## EXTRACTED ENTRIES
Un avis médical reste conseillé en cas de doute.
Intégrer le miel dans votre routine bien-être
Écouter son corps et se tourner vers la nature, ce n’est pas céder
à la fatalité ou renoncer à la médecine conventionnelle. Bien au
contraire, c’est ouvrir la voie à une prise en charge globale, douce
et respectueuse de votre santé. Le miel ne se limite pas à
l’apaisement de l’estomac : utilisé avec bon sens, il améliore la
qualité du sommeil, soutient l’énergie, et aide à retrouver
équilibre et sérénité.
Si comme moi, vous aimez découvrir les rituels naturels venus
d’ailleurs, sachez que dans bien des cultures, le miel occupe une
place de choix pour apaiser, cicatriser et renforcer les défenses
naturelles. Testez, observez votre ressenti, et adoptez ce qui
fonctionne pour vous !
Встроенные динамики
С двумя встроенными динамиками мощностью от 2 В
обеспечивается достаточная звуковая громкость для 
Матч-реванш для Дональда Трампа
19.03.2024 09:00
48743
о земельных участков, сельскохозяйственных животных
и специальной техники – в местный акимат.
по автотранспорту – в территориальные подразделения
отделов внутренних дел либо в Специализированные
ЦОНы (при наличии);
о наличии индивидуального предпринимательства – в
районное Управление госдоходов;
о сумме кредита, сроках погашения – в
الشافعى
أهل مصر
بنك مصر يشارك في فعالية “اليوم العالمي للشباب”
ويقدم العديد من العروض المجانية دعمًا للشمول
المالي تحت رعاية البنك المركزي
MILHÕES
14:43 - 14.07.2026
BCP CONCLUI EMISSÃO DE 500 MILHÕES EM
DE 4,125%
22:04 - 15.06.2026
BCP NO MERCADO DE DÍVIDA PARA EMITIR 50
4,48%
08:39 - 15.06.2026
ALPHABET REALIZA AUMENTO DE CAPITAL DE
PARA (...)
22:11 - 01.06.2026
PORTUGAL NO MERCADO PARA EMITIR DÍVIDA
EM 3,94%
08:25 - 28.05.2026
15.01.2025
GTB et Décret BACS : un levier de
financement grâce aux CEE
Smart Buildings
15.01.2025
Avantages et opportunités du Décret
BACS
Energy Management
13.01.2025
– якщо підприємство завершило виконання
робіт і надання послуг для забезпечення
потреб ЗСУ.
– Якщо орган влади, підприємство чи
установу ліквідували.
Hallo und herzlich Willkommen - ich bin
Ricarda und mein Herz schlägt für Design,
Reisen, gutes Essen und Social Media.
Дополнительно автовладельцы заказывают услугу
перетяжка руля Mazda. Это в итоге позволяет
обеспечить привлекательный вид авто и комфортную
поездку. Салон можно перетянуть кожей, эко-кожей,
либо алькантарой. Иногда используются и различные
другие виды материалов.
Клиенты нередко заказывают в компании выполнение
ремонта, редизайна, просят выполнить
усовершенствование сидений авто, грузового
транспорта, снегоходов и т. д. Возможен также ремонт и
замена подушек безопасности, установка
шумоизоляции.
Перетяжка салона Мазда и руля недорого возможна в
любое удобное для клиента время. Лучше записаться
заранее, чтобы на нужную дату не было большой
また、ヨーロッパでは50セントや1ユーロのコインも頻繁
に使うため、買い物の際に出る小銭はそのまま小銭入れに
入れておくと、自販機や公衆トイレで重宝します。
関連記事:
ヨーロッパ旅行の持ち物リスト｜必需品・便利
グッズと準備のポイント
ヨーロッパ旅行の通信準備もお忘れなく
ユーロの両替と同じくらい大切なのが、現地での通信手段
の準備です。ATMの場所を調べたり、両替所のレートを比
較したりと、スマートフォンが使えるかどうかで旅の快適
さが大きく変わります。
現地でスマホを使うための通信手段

## EXERCISE DESCRIPTION
In the records above, find the lines containing "MILHÕES" and copy them.

## TASK SOLUTION
MILHÕES
BCP CONCLUI EMISSÃO DE 500 MILHÕES EM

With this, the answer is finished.